Preclinical evaluation of new treatments for malignant pleural mesothelioma (MPM)
SUMMARY OF THE RESEARCH PROJECT
FUNDED BY THE BUZZI UNICEM FOUNDATION
Laura Moro (PhD)
University of Eastern Piedmont “A. Avogadro”
The purpose of this project is to find effective treatments for mesothelioma based on the genetic features of the patient’s cancer, avoiding the side effects usually experienced with chemotherapy.
The researchers involved in this study have observed that the beta estrogen receptor (Erβ) is an important biomarker, whose expression in tissue samples of mesothelioma patients should be considered a favorable prognostic factor. Highly expressed ERβ is associated with epithelial mesothelioma, which is the most common, treatable isotope. The researchers also observed that this receptor appears to have a role in modulating cell proliferation and activating the epidermal growth factor receptor (EGFR). Treatment with inhibitors of this receptor, such as gefitinib administered alone or in combination with ALK inhibitors, may be useful.
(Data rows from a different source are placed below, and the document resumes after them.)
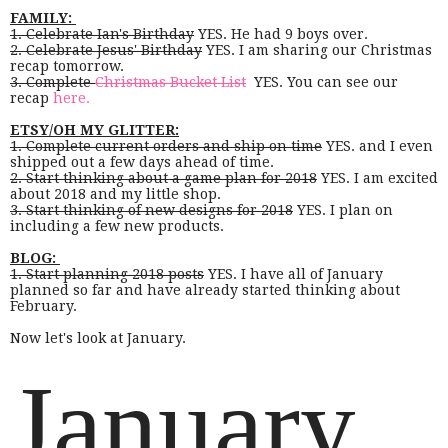
FAMILY:
1. Celebrate Ian's Birthday
YES. He had 9 boys over.
2. Celebrate Jesus' Birthday
YES. I am sharing our Christmas
recap tomorrow.
3. Complete
Christmas Bucket List
YES. You can see our
recap
here.
ETSY/OH MY GLITTER:
1. Complete current orders and ship on time
YES. and I even
shipped out a few days ahead of time.
2. Start thinking about a game plan for 2018
YES. I am excited
about 2018 and my little shop.
3. Start thinking of new designs for 2018
YES. I plan on
including a few new products.
BLOG:
1. Start planning 2018 posts
YES. I have all of January
planned so far and have already started thinking about
February.
Now let's look at January.
January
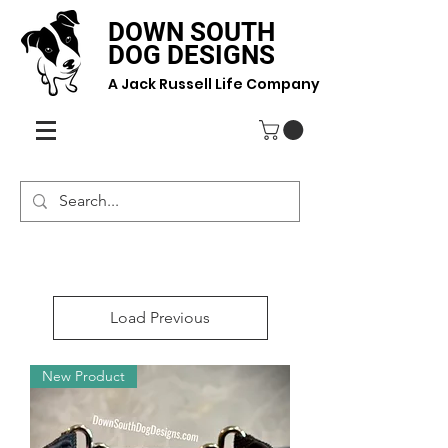
DOWN SOUTH
DOG DESIGNS
A Jack Russell Life Company
Load Previous
New Product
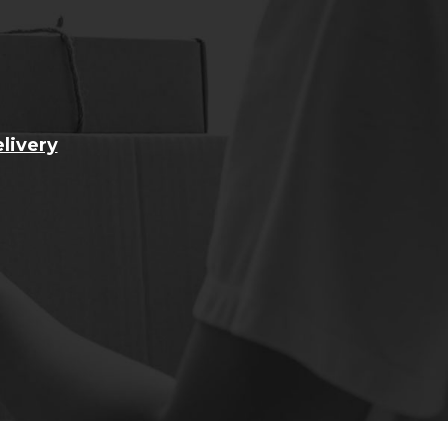
livery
Other recent research also suggests that there may be a link between Erβexpression and energetic metabolism, which could be a rationale for combining ERβ agonists and glycolytic inhibitors. ERβ agonists potentiate glycolytic inhibitors and can increase the anticancer effect of cisplatin in combination with pemetrexed, including in vivo (murine models).
The researchers also focused on a study of a new mechanism of action of perifosine, an AKT inhibitor that inhibits the EGFR/MET-AKT1/3 pathway.
These discoveries have led to the rationale for defining a new translational approach to the treatment of mesothelioma that hopefully can be investigated soon in a study for patients.
Lastly, this research has led to the definition of mechanisms that can increase chemo-sensitivity through PARP1 inhibition, a protein involved in DNA repair.
The researchers have demonstrated how the PARP1 CO-338 inhibitor has a synergistic effect with cisplatin.
The goal of all these studies is to find a new and better therapeutic approach to MPM.